An exact reproduction is required of the lines from the beginning of the entries through the line with "Πάρος 4χρονος: Στο μικροσκόπιο τα μέτρα", pictures excluded and nothing added.

[Task data]
((

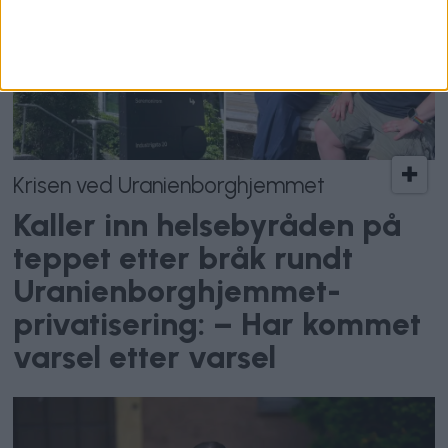
Krisen ved Uranienborghjemmet
Kaller inn helsebyråden på
teppet etter bråk rundt
Uranienborghjemmet-
privatisering: – Har kommet
varsel etter varsel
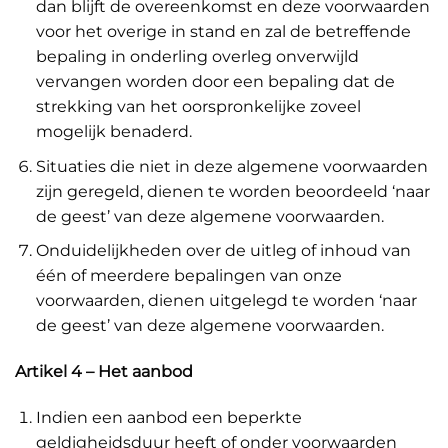
dan blijft de overeenkomst en deze voorwaarden
voor het overige in stand en zal de betreffende
bepaling in onderling overleg onverwijld
vervangen worden door een bepaling dat de
strekking van het oorspronkelijke zoveel
mogelijk benaderd.
Situaties die niet in deze algemene voorwaarden
zijn geregeld, dienen te worden beoordeeld ‘naar
de geest’ van deze algemene voorwaarden.
Onduidelijkheden over de uitleg of inhoud van
één of meerdere bepalingen van onze
voorwaarden, dienen uitgelegd te worden ‘naar
de geest’ van deze algemene voorwaarden.
Artikel 4 – Het aanbod
Indien een aanbod een beperkte
geldigheidsduur heeft of onder voorwaarden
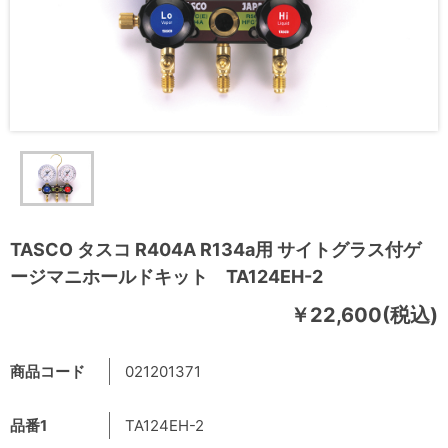
TASCO タスコ R404A R134a用 サイトグラス付ゲ
ージマニホールドキット TA124EH-2
￥22,600(税込)
商品コード
021201371
品番1
TA124EH-2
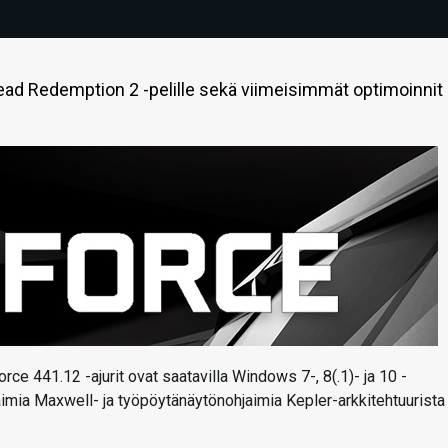
ead Redemption 2 -pelille sekä viimeisimmät optimoinnit
rce 441.12 -ajurit ovat saatavilla Windows 7-, 8(.1)- ja 10 -
jaimia Maxwell- ja työpöytänäytönohjaimia Kepler-arkkitehtuurista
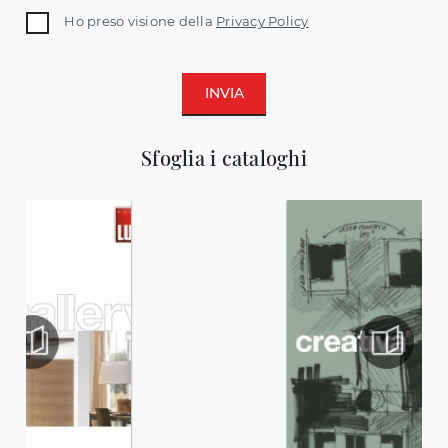
Ho preso visione della
Privacy Policy
INVIA
Sfoglia i cataloghi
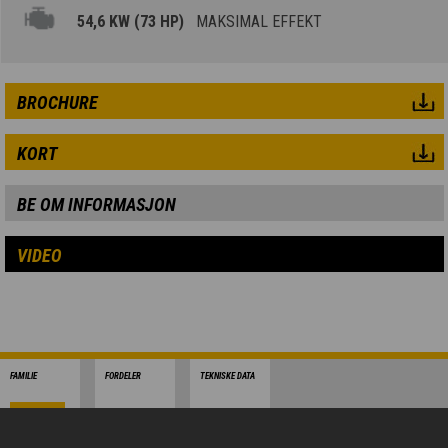
54,6 KW (73 HP)
MAKSIMAL EFFEKT
BROCHURE
KORT
BE OM INFORMASJON
VIDEO
FAMILIE
FORDELER
TEKNISKE DATA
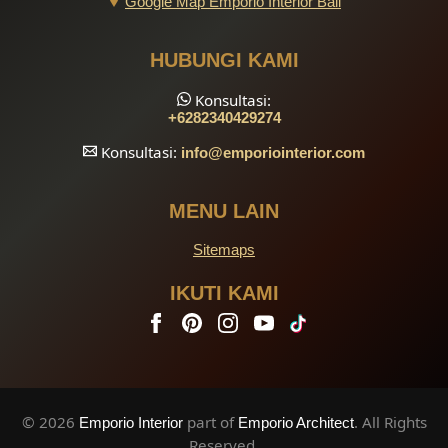
Google Map Emporio Interior Bali
HUBUNGI KAMI
Konsultasi:
+6282340429274
Konsultasi:
info
@emporiointerior.com
MENU LAIN
Sitemaps
IKUTI KAMI
© 2026
part of
. All Rights
Emporio Interior
Emporio Architect
Reserved.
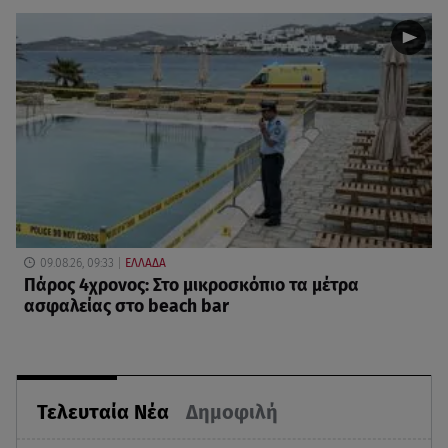
09.08.26, 09:33
ΕΛΛΑΔΑ
Πάρος 4χρονος: Στο μικροσκόπιο τα μέτρα
ασφαλείας στο beach bar
Τελευταία Νέα
Δημοφιλή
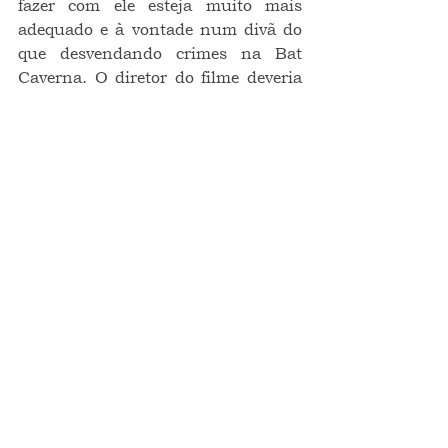
fazer com ele esteja muito mais 
adequado e à vontade num divã do 
que desvendando crimes na Bat 
Caverna. O diretor do filme deveria 
ser Freud. Pow! Pluft! Blow!
ponto de vista
crítica
crítica de cinema
cinema
CINEMA
Ver tudo
Posts recentes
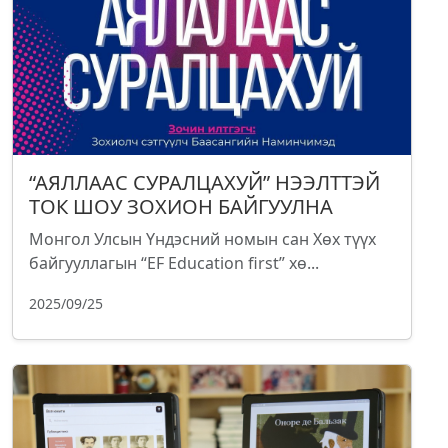
“АЯЛЛААС СУРАЛЦАХУЙ” НЭЭЛТТЭЙ
ТОК ШОУ ЗОХИОН БАЙГУУЛНА
Монгол Улсын Үндэсний номын сан Хөх түүх
байгууллагын “EF Education first” хө...
2025/09/25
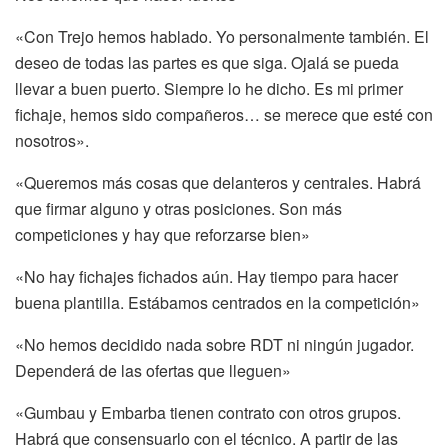
«Con Trejo hemos hablado. Yo personalmente también. El
deseo de todas las partes es que siga. Ojalá se pueda
llevar a buen puerto. Siempre lo he dicho. Es mi primer
fichaje, hemos sido compañeros… se merece que esté con
nosotros».
«Queremos más cosas que delanteros y centrales. Habrá
que firmar alguno y otras posiciones. Son más
competiciones y hay que reforzarse bien»
«No hay fichajes fichados aún. Hay tiempo para hacer
buena plantilla. Estábamos centrados en la competición»
«No hemos decidido nada sobre RDT ni ningún jugador.
Dependerá de las ofertas que lleguen»
«Gumbau y Embarba tienen contrato con otros grupos.
Habrá que consensuarlo con el técnico. A partir de las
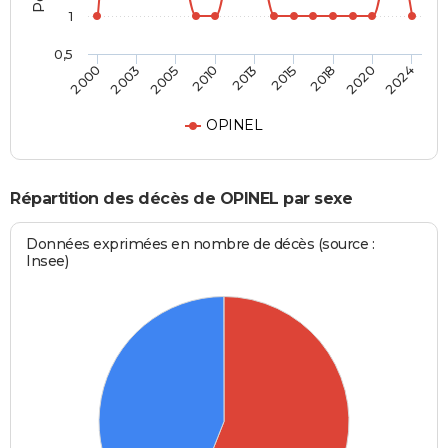
1
0,5
2013
2010
2024
2005
2020
2003
2018
2000
2015
OPINEL
Répartition des décès de OPINEL par sexe
Données exprimées en nombre de décès (source :
Insee)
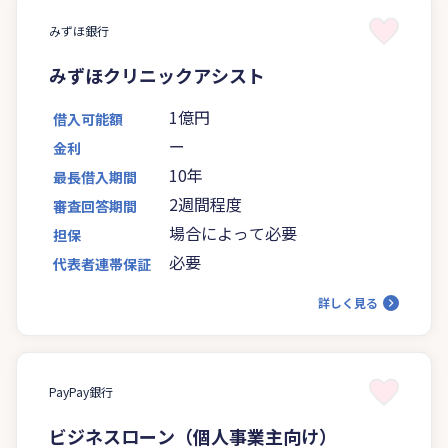
みずほ銀行
みずほクリニックアシスト
1億円
借入可能額
ー
金利
10年
最長借入期間
2週間程度
審査回答期間
場合によって必要
担保
必要
代表者連帯保証
詳しく見る
PayPay銀行
ビジネスローン（個人事業主向け）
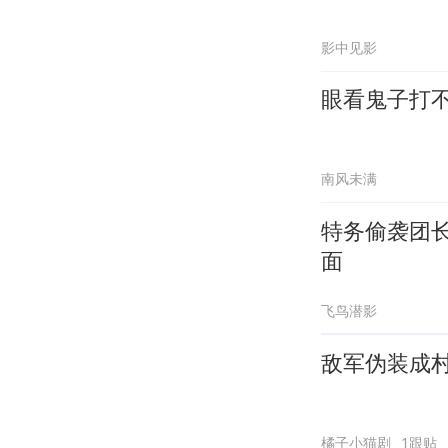
影中见影
眼看鬼子打
南风未满
特务偷袭团
面
飞鸟潜影
敌军伪装成
橘子小猫剧
1跟贴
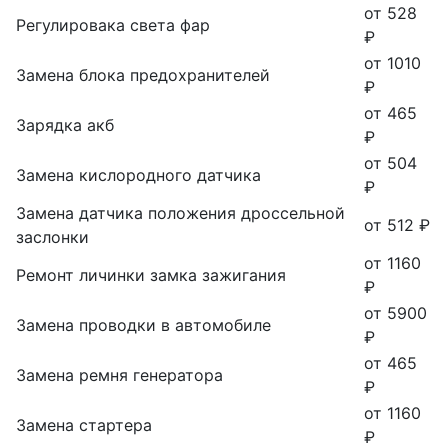
от 528
Регулировака света фар
₽
от 1010
Замена блока предохранителей
₽
от 465
Зарядка акб
₽
от 504
Замена кислородного датчика
₽
Замена датчика положения дроссельной
от 512 ₽
заслонки
от 1160
Ремонт личинки замка зажигания
₽
от 5900
Замена проводки в автомобиле
₽
от 465
Замена ремня генератора
₽
от 1160
Замена стартера
₽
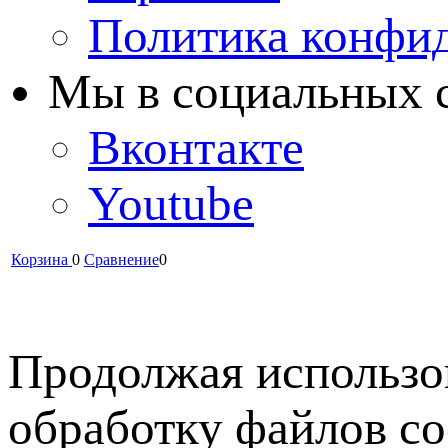
Политика конфи
Мы в cоциальных 
Вконтакте
Youtube
Корзина
0
Сравнение
0
Продолжая использов
обработку файлов co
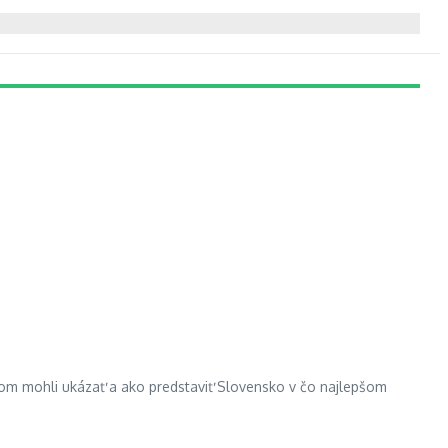
istom mohli ukázať a ako predstaviť Slovensko v čo najlepšom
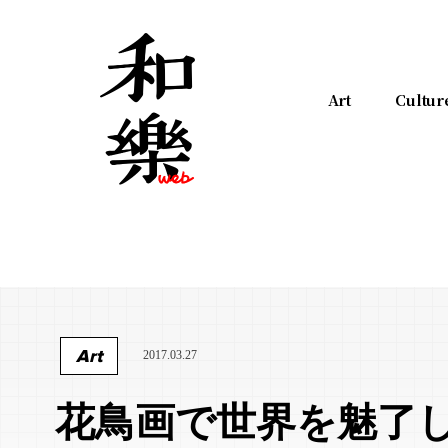
Art
Cultur
Art
2017.03.27
花鳥画で世界を魅了し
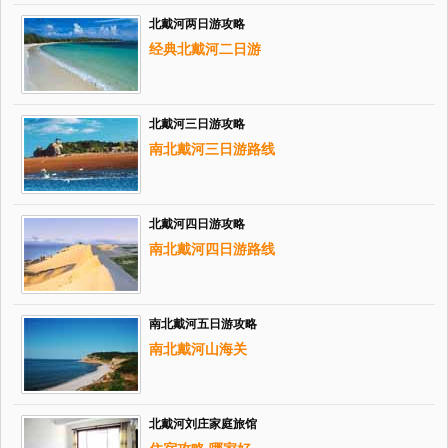
北戴河两日游攻略
经典北戴河二日游
北戴河三日游攻略
南北戴河三日游路线
北戴河四日游攻略
南北戴河四日游路线
南北戴河五日游攻略
南北戴河山海关
北戴河刘庄家庭旅馆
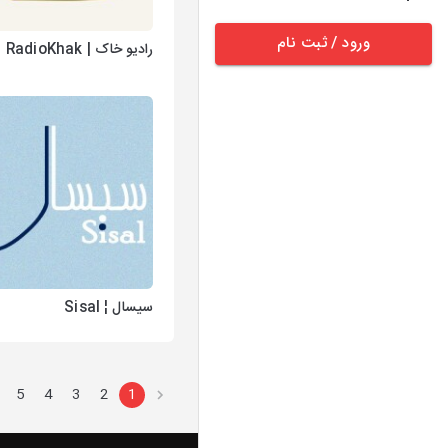
ورود / ثبت نام
رادیو خاک | RadioKhak
سیسال ¦ Sisal
5
4
3
2
1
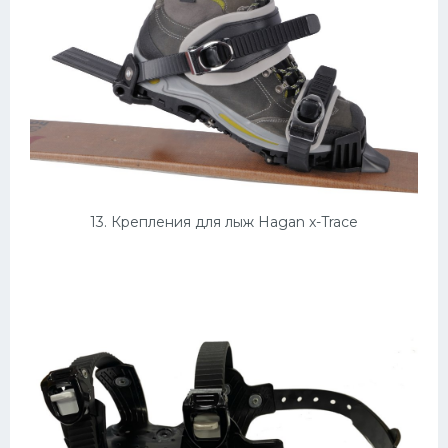
13. Крепления для лыж Hagan x-Trace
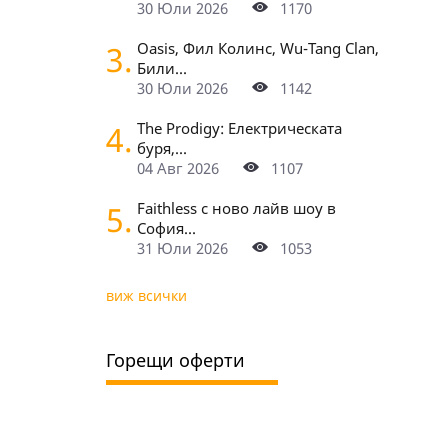
30 Юли 2026
1170
3.
Oasis, Фил Колинс, Wu-Tang Clan,
Били...
30 Юли 2026
1142
4.
The Prodigy: Електрическата
буря,...
04 Авг 2026
1107
5.
Faithless с ново лайв шоу в
София...
31 Юли 2026
1053
виж всички
Горещи оферти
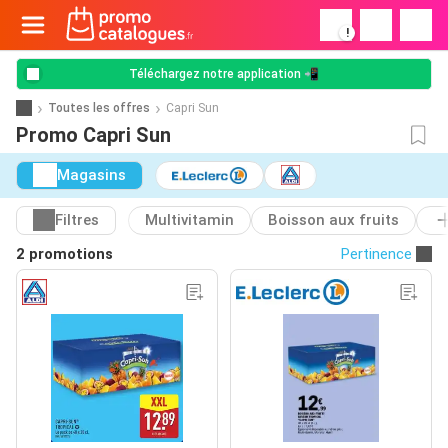
!
Téléchargez notre application 📲
Toutes les offres
Capri Sun
Promo Capri Sun
Magasins
Filtres
Multivitamin
Boisson aux fruits
2 promotions
Pertinence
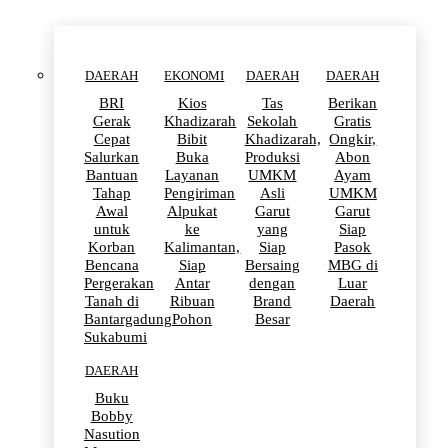
DAERAH
EKONOMI
DAERAH
DAERAH
BRI
Kios
Tas
Berikan
Gerak
Khadizarah
Sekolah
Gratis
Cepat
Bibit
Khadizarah,
Ongkir,
Salurkan
Buka
Produksi
Abon
Bantuan
Layanan
UMKM
Ayam
Tahap
Pengiriman
Asli
UMKM
Awal
Alpukat
Garut
Garut
untuk
ke
yang
Siap
Korban
Kalimantan,
Siap
Pasok
Bencana
Siap
Bersaing
MBG di
Pergerakan
Antar
dengan
Luar
Tanah di
Ribuan
Brand
Daerah
Bantargadung
Pohon
Besar
Sukabumi
DAERAH
Buku
Bobby
Nasution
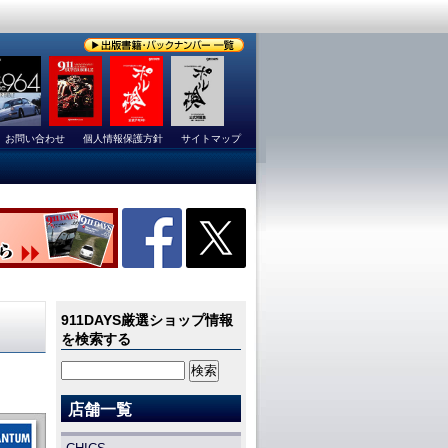
お問い合わせ
個人情報保護方針
サイトマップ
911DAYS厳選ショップ情報
を検索する
店舗一覧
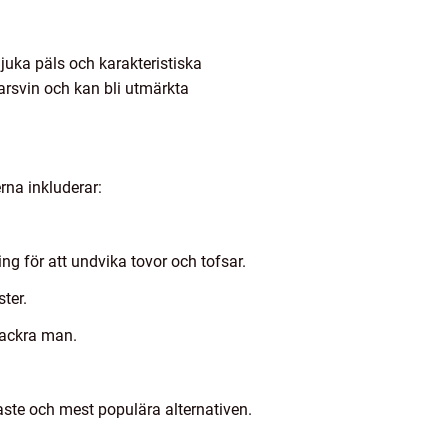
mjuka päls och karakteristiska
arsvin och kan bli utmärkta
rna inkluderar:
g för att undvika tovor och tofsar.
ter.
vackra man.
aste och mest populära alternativen.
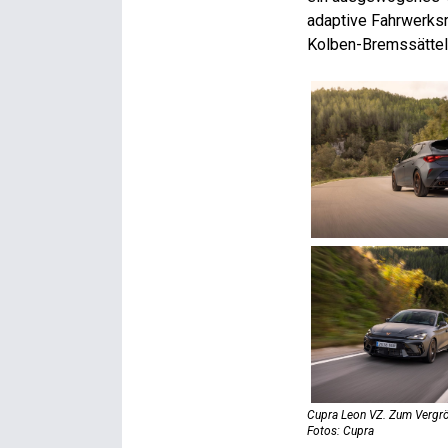
adaptive Fahrwerks
Kolben-Bremssättel
Cupra Leon VZ. Zum Vergrö
Fotos: Cupra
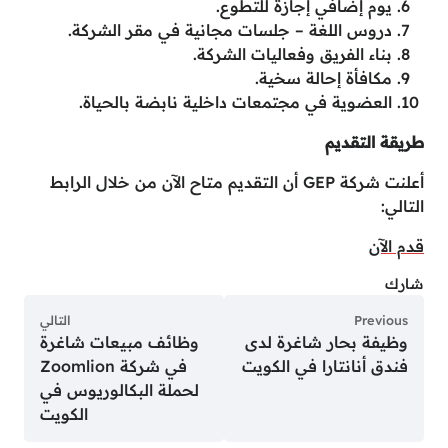
يوم إضافي إجازة للتطوع.
دروس اللغة – جلسات مجانية في مقر الشركة.
بناء الفريق وفعاليات الشركة.
مكافأة إحالة سخية.
العضوية في مجتمعات داخلية نابضة بالحياة.
طريقة التقديم
أعلنت شركة GEP أن التقديم متاح الآن من خلال الرابط
التالي:
قدم الآن
شارك
Previous
التالي
وظيفة بحار شاغرة لدى
وظائف مبيعات شاغرة
فندق أنانتارا في الكويت
في شركة Zoomlion
لحملة البكالوريوس في
الكويت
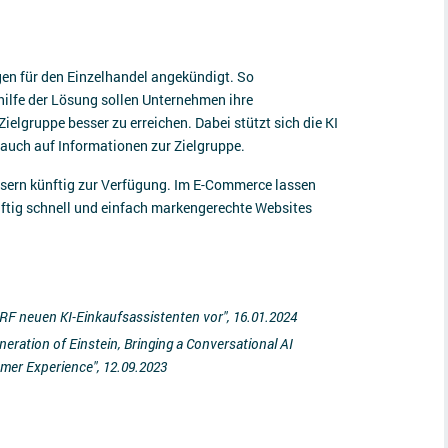
en für den Einzelhandel angekündigt. So
thilfe der Lösung sollen Unternehmen ihre
lgruppe besser zu erreichen. Dabei stützt sich die KI
auch auf Informationen zur Zielgruppe.
Usern künftig zur Verfügung. Im E-Commerce lassen
nftig schnell und einfach markengerechte Websites
NRF neuen KI-Einkaufsassistenten vor", 16.01.2024
eration of Einstein, Bringing a Conversational AI
mer Experience", 12.09.2023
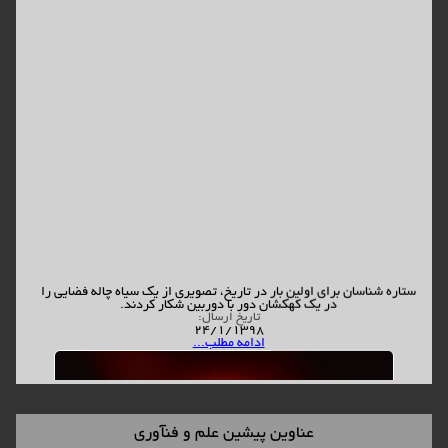
ستاره شناسان برای اولین بار در تاریخ، تصویری از یک سیاه چاله فضایی را
در یک کهکشان دور با دوربین شکار کردند.
تاریخ ارسال:
24/1/1398
ادامه مطلب...
عناوین پیشین علم و فنآوری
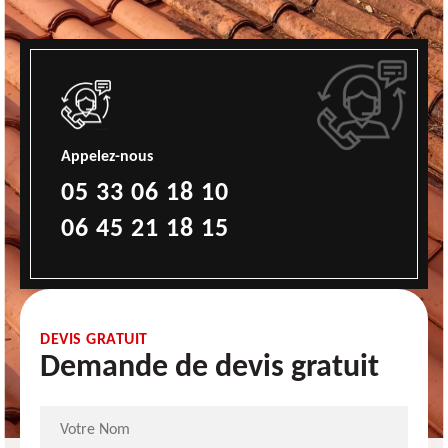
Appelez-nous
05 33 06 18 10
06 45 21 18 15
DEVIS GRATUIT
Demande de devis gratuit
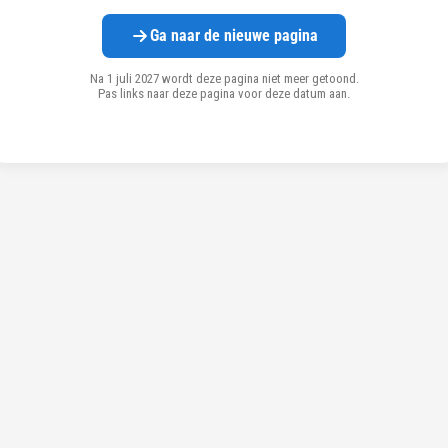
Ga naar de nieuwe pagina
Na 1 juli 2027 wordt deze pagina niet meer getoond.
Pas links naar deze pagina voor deze datum aan.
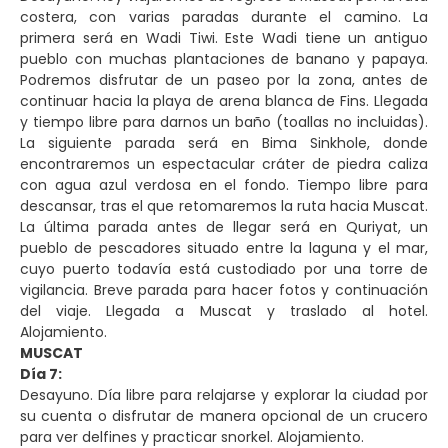
costera, con varias paradas durante el camino. La
primera será en Wadi Tiwi. Este Wadi tiene un antiguo
pueblo con muchas plantaciones de banano y papaya.
Podremos disfrutar de un paseo por la zona, antes de
continuar hacia la playa de arena blanca de Fins. Llegada
y tiempo libre para darnos un baño (toallas no incluidas).
La siguiente parada será en Bima Sinkhole, donde
encontraremos un espectacular cráter de piedra caliza
con agua azul verdosa en el fondo. Tiempo libre para
descansar, tras el que retomaremos la ruta hacia Muscat.
La última parada antes de llegar será en Quriyat, un
pueblo de pescadores situado entre la laguna y el mar,
cuyo puerto todavía está custodiado por una torre de
vigilancia. Breve parada para hacer fotos y continuación
del viaje. Llegada a Muscat y traslado al hotel.
Alojamiento.
MUSCAT
Día 7:
Desayuno. Día libre para relajarse y explorar la ciudad por
su cuenta o disfrutar de manera opcional de un crucero
para ver delfines y practicar snorkel. Alojamiento.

))

[Your response]
Krisen ved Uranienborghjemmet
Kaller inn helsebyråden på
teppet etter bråk rundt
Uranienborghjemmet-
privatisering: – Har kommet
varsel etter varsel
dan blijft de overeenkomst en deze voorwaarden
voor het overige in stand en zal de betreffende
bepaling in onderling overleg onverwijld
vervangen worden door een bepaling dat de
strekking van het oorspronkelijke zoveel
mogelijk benaderd.
Situaties die niet in deze algemene voorwaarden
zijn geregeld, dienen te worden beoordeeld ‘naar
de geest’ van deze algemene voorwaarden.
Onduidelijkheden over de uitleg of inhoud van
één of meerdere bepalingen van onze
voorwaarden, dienen uitgelegd te worden ‘naar
de geest’ van deze algemene voorwaarden.
Artikel 4 – Het aanbod
Indien een aanbod een beperkte
geldigheidsduur heeft of onder voorwaarden
TASCO タスコ R404A R134a用 サイトグラス付ゲ
ージマニホールドキット TA124EH-2
￥22,600(税込)
商品コード
021201371
品番1
TA124EH-2
ead Redemption 2 -pelille sekä viimeisimmät optimoinnit
rce 441.12 -ajurit ovat saatavilla Windows 7-, 8(.1)- ja 10 -
jaimia Maxwell- ja työpöytänäytönohjaimia Kepler-arkkitehtuurista
Ho preso visione della
Privacy Policy
INVIA
Sfoglia i cataloghi
54,6 KW (73 HP)
MAKSIMAL EFFEKT
BROCHURE
KORT
BE OM INFORMASJON
VIDEO
FAMILIE
FORDELER
TEKNISKE DATA
Google Map Emporio Interior Bali
HUBUNGI KAMI
Konsultasi:
+6282340429274
Konsultasi:
info
@emporiointerior.com
MENU LAIN
Sitemaps
IKUTI KAMI
© 2026
part of
. All Rights
Emporio Interior
Emporio Architect
Reserved.
09.08.26, 09:33
ΕΛΛΑΔΑ
Πάρος 4χρονος: Στο μικροσκόπιο τα μέτρα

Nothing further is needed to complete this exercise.